On the other hand, these estimates are based on the assumption that the tax credit for R&D done in Texas is significantly offset by higher tax payments to the federal government. However, firms undertaking new R&D in Texas would benefit not only from the Texas tax credit, but also from the federal R&D incentive. The net effect is to lower the cost of R&D quite substantially, leading to new R&D expenditures for which we do not attempt to account. Thus our estimates of the effects of the Texas R&D should be thought of as lower bounds.

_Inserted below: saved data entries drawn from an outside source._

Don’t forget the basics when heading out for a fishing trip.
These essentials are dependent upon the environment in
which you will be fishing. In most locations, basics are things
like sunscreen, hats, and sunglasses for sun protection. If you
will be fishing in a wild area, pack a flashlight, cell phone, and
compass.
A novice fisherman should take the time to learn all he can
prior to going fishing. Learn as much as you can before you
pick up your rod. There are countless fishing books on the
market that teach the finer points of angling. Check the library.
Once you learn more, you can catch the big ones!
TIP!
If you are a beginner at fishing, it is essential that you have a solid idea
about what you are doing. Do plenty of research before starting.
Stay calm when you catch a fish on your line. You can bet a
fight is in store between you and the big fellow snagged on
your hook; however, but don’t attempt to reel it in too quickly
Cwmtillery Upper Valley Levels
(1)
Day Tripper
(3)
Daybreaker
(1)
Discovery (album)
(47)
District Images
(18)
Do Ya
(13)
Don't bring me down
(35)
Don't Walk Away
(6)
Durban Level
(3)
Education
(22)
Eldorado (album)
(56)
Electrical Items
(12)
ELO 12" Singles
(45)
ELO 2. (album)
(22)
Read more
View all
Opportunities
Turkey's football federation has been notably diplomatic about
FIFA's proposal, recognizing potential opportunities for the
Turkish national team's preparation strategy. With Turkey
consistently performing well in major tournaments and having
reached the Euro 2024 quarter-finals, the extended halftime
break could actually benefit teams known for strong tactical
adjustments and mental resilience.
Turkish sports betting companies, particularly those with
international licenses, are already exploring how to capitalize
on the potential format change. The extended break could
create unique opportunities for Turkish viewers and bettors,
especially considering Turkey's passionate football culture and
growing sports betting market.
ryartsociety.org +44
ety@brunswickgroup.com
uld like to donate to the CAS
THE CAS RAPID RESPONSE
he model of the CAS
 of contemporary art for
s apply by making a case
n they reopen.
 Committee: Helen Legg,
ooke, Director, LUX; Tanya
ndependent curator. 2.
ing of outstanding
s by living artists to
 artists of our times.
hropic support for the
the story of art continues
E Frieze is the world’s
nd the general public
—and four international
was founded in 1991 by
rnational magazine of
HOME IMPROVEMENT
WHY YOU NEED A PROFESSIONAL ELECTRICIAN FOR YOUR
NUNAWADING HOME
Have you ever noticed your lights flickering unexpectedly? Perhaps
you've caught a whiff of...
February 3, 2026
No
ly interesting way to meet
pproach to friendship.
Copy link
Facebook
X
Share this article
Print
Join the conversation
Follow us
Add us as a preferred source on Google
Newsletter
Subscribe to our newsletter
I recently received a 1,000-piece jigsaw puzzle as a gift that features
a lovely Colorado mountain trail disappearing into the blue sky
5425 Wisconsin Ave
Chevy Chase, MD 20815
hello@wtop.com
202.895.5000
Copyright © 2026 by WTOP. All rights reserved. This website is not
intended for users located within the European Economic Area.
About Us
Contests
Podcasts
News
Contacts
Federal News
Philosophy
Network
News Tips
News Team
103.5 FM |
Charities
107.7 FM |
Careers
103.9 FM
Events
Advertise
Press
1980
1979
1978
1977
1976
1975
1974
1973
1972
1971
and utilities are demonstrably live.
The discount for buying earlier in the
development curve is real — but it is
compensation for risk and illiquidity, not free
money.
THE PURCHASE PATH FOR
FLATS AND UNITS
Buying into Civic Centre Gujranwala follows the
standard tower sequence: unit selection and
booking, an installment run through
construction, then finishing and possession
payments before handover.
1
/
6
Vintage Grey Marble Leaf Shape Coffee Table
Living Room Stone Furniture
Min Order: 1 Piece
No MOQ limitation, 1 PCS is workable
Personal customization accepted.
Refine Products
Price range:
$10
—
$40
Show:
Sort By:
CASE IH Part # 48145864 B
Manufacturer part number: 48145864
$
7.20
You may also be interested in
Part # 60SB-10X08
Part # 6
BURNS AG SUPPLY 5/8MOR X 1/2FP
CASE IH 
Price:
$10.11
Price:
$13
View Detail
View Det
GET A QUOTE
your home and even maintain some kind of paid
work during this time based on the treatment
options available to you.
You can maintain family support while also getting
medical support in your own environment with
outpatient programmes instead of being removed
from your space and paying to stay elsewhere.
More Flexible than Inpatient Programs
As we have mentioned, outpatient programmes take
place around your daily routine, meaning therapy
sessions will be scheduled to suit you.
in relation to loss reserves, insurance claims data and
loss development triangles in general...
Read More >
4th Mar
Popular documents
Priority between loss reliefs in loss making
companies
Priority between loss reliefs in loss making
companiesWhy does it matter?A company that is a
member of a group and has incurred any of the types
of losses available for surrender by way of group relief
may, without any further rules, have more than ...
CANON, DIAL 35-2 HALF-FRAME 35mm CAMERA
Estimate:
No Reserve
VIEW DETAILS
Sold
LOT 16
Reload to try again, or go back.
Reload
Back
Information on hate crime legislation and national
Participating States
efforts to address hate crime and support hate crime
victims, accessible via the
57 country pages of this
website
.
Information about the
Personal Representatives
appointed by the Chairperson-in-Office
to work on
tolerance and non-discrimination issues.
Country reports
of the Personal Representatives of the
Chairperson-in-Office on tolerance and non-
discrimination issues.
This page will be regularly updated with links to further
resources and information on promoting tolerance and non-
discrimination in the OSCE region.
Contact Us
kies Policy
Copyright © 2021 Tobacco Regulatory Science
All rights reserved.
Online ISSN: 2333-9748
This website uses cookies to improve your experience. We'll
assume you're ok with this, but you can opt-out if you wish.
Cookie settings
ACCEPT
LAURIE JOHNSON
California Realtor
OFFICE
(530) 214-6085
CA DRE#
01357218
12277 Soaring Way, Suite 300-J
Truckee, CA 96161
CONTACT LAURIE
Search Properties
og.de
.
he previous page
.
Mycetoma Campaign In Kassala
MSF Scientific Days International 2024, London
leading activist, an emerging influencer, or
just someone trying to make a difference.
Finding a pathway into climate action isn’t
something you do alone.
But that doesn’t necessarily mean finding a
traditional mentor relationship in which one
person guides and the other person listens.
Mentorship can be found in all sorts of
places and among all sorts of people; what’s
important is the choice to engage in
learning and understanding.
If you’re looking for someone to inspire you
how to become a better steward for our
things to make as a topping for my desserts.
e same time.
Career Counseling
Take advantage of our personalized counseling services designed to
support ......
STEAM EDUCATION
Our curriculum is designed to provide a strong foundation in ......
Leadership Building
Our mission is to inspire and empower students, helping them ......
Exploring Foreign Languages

The effect of the $10,000 extra property tax exemption, according to the Texas-STAMP model, is to increase the number of jobs by 25,449 (+0.265%) and the capital stock by $4.2 billion (+0.520%). The increased exemption will add $1.2 billion to state payrolls and induce almost 53,000 working-age adults to enter the state.

The Texas-STAMP model shows that a 13¢ per $100 cut in the property tax rate would have a substantial economic effect: employment would rise by 39,710 and the capital stock by $5.1 billion. While the direct ("static") loss of tax revenue would be $1,110 million, the additional economic activity triggered by this change would lead to $148 million in extra tax revenue (the "dynamic" effect), for a net revenue loss of $962 million.

Exempting businesses with gross receipts not exceeding $100,000 from the franchise tax would have almost no effect on the economy: The effects on jobs and capital spending, and therefore also tax revenue, would be negligible. However the main purpose of this tax cut is to reduce the burden of paperwork for small firms, an effect that the Texas-STAMP model is not designed to measure.

These simulation exercises illustrate the manner in which the Texas-STAMP model can shed light on the economic effects of changes in the system of state taxes in Texas. As with any modeling, the results should be taken as indicative of the orders of magnitude involved, since it is not possible to predict the effects of tax changes with great precision.